<<<<

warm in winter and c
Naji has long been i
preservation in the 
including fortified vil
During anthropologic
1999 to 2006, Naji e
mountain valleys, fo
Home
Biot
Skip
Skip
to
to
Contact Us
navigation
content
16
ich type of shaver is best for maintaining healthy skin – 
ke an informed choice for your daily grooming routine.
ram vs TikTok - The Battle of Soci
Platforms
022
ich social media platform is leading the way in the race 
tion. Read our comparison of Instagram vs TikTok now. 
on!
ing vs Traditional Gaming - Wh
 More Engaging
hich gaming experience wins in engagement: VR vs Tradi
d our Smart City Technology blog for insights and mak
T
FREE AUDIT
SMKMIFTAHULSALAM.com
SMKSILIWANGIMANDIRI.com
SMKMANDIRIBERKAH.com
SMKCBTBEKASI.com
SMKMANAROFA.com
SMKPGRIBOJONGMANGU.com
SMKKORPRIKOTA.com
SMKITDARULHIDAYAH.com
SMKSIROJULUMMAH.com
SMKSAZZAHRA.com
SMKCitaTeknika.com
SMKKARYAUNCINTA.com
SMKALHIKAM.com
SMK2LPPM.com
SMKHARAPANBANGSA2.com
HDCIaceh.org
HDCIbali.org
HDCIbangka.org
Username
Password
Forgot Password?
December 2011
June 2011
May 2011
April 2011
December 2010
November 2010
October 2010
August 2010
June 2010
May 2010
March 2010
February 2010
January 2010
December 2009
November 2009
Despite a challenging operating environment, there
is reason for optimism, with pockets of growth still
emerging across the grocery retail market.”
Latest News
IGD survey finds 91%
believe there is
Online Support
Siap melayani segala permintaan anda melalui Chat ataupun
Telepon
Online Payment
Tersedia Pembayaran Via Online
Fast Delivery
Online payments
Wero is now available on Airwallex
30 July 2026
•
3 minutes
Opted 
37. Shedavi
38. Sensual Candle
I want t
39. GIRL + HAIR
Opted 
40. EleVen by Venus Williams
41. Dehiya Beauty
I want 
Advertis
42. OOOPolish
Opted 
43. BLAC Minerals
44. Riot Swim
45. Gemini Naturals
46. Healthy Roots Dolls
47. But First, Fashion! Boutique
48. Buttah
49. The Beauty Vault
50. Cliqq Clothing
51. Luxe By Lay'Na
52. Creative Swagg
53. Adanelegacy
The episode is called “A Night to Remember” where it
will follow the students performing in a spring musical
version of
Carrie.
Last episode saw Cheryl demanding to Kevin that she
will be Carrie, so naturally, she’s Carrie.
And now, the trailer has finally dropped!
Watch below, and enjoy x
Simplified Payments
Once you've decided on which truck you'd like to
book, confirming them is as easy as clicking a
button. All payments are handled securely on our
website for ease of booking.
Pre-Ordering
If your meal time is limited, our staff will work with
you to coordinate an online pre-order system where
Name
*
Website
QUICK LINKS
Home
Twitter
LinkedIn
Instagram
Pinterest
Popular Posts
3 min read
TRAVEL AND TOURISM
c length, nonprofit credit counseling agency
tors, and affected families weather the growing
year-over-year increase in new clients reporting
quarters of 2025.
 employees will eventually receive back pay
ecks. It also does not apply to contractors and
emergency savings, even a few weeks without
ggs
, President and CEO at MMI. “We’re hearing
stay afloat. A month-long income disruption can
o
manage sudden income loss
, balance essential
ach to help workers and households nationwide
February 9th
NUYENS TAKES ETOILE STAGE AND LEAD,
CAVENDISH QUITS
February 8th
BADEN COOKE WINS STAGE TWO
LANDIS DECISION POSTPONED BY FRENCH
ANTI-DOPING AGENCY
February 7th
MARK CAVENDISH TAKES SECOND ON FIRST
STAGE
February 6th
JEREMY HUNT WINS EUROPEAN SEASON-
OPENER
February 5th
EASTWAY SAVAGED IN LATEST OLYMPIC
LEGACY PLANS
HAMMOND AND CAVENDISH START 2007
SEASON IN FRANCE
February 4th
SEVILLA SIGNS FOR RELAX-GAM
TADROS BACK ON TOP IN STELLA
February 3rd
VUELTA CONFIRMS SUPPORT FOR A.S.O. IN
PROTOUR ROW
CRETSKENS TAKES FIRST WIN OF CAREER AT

>>>>

INSTRUCTIONS TO FOLLOW:
Set down exactly the lines of the data above, beginning with the line that has "December 2011" and ending with the line that has "Online payments", and no others.

SOLUTION TO THE PROBLEM:
December 2011
June 2011
May 2011
April 2011
December 2010
November 2010
October 2010
August 2010
June 2010
May 2010
March 2010
February 2010
January 2010
December 2009
November 2009
Despite a challenging operating environment, there
is reason for optimism, with pockets of growth still
emerging across the grocery retail market.”
Latest News
IGD survey finds 91%
believe there is
Online Support
Siap melayani segala permintaan anda melalui Chat ataupun
Telepon
Online Payment
Tersedia Pembayaran Via Online
Fast Delivery
Online payments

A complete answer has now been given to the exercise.